Put in such idealistic terms, it sounds simple, but I think that my apprenticeship has also given me a better sense of the challenges I will continue to face along this path. The most immediate challenge I faced in this apprenticeship is also one that I hope to address the most easily in the future. Loneliness hit me very early on in the internship. While the novelty of my daily routine and the landscape took the edge off of it, the small number of people I saw regularly—often it was just Tony—and the distance from my friends and family took a toll on me through the spring. Summer changed things, however, when I made new friends through weekly farmers markets, and eventually had woofers, friends, and even my sister visit. This really showed me the other side of rural loneliness, which for me is the amount of joy that can come out of being able to enjoy this lifestyle with even just a small number of like-minded people. I have also come to embrace nightly zoom calls, and lunchtime phone conversations, and ways to stay connected with the people I cannot have nearby. I am hopeful that in the future, I will continue to be able to build community in places where there may not be that many people. Certainly the attenuation of the current pandemic will help.

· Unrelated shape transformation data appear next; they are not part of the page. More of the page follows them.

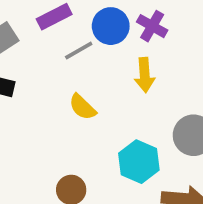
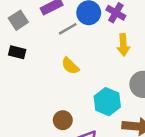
yellow arrow: (145, 75) -> (123, 45), moved

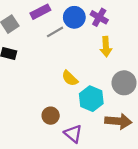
yellow semicircle: (70, 66) -> (70, 78), moved

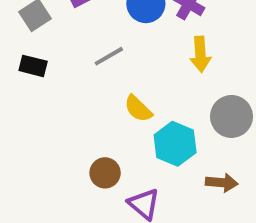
gray line: (55, 32) -> (109, 56), moved
brown arrow: (118, 121) -> (222, 183), size x0.7

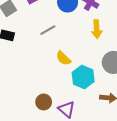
brown circle: (105, 173) -> (44, 102), moved

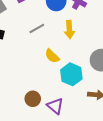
yellow arrow: (97, 29) -> (69, 30), moved

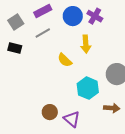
gray line: (37, 29) -> (43, 33), moved
yellow semicircle: (52, 56) -> (65, 60), moved

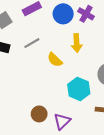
gray line: (43, 33) -> (32, 43), moved
purple triangle: (72, 119) -> (62, 121), turned 36

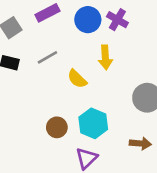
cyan hexagon: (79, 89) -> (93, 123), moved
brown circle: (39, 114) -> (57, 127), moved

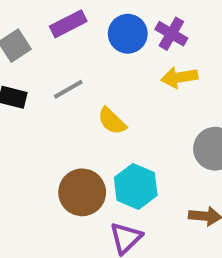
yellow arrow: (105, 57) -> (179, 77), moved, turned 85
brown circle: (57, 127) -> (82, 192), size x1.5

What I expect will remain more difficult, is achieving balance between the physical and emotional demands of this work, and personal well-being. Particularly given how marginal of a livelihood most regenerative ranching seems to be, I do not expect to avoid financial stress, or the anxieties of having a business where so many things can go wrong so easily. I also do not expect to avoid daily fatigue, intimidating projects, or the pressure of having to make educated guesses and figure things out as I go. I think I have learned a lot about these types of challenges from observing my mentor, who finds ways to turn the relatively small size of his operation into its strength, as it provides flexibility and resiliency in uncertain times. But having a small operation means that you cannot afford to outsource many things to experts, and have to be the expert yourself in situations where a larger operation with a bigger budget would just hire someone. I hope to have a lot more mentorship, and observe a few more strategies for surviving, and hopefully thriving, as a regenerative rancher, before I set out on my own.